He started his career in various management positions at General Electric Company. In an interview with Forbes, he counted his first bosses, while at General Electric, Greg Liemandt and Jack Welch as having “the most profound impact” on his career. He went on to be President and COO of Legent Corporation (LGNT) and Senior Vice President of the Systems Software Division of UCCEL Corporation (UCE), both of which experienced profitable acquisitions.

Washington Life Magazine set his estimated net worth at between $300-$500 million in 2007.

At NEA Barris took telecom company $570-million company Neutral Tandem public in 2007 and $590-million Echo Global public in 2009. He is involved with NEA affiliates including satellite operator ProtoStar, TV software/hardware company Hillcrest, recently-gone-public Goji Food Solutions, online job recruitment site JobFox, information technology company MediaBank, digital distribution company SnagFilms, and social media management company Sprout Social.
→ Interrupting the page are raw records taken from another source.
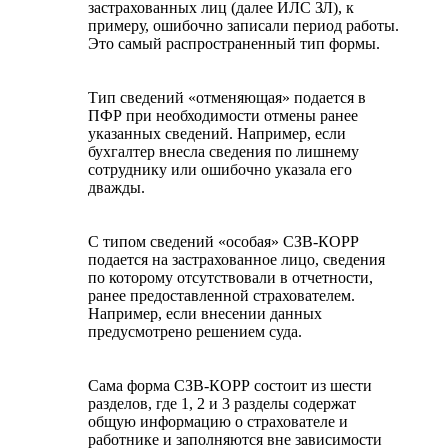
застрахованных лиц (далее ИЛС ЗЛ), к
примеру, ошибочно записали период работы.
Это самый распространенный тип формы.
Тип сведений «отменяющая» подается в
ПФР при необходимости отмены ранее
указанных сведений. Например, если
бухгалтер внесла сведения по лишнему
сотруднику или ошибочно указала его
дважды.
С типом сведений «особая» СЗВ-КОРР
подается на застрахованное лицо, сведения
по которому отсутствовали в отчетности,
ранее предоставленной страхователем.
Например, если внесении данных
предусмотрено решением суда.
Сама форма СЗВ-КОРР состоит из шести
разделов, где 1, 2 и 3 разделы содержат
общую информацию о страхователе и
работнике и заполняются вне зависимости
He is on the board of directors of public companies including Groupon (GRPN), Goji Food Solutions Ltd., Benchprep, Hillcrest Laboratories, Inc., MediaOcean, SnagFilms, and Sprout Social.

He is also on the Initiative for Sustainability and Energy at Northwestern Steering Committee. At Dartmouth he is on the board of the Tuck School Private Equity and Entrepreneur Center and launched the Barris Incubator at Tuck, which is aimed to encourage student startups. He previously served on the Executive Committee of the Board of the National Venture Capital Association and was also a founding member of Venture Philanthropy Partners, a philanthropic organization in the Washington, D.C. area.

Barris, a member of Leadership 100 and an Archon of the Order of St. Andrew, lives in McLean, Va. with his wife, Adrienne. They have two daughters.

www.nea.com


23. NICHOLAS G. KARABOTS
$375 MILLION
PUBLISHING, REAL ESTATE

KARABOTS-18976

“The issue here is not ultimately your net worth, but what you do with the value you have created,” said Nicholas G. Karabots, 80, owner of Kappa Publishing Group, Inc. the nation’s largest publisher of puzzle magazines and books.

His parents, Konstantina Hrisomalis and Georgios Karabotsios, hailed from the Peloponnesian villages of Anavriti and Malantreni, respectively. The family name was shortened when his father arrived on Ellis Island.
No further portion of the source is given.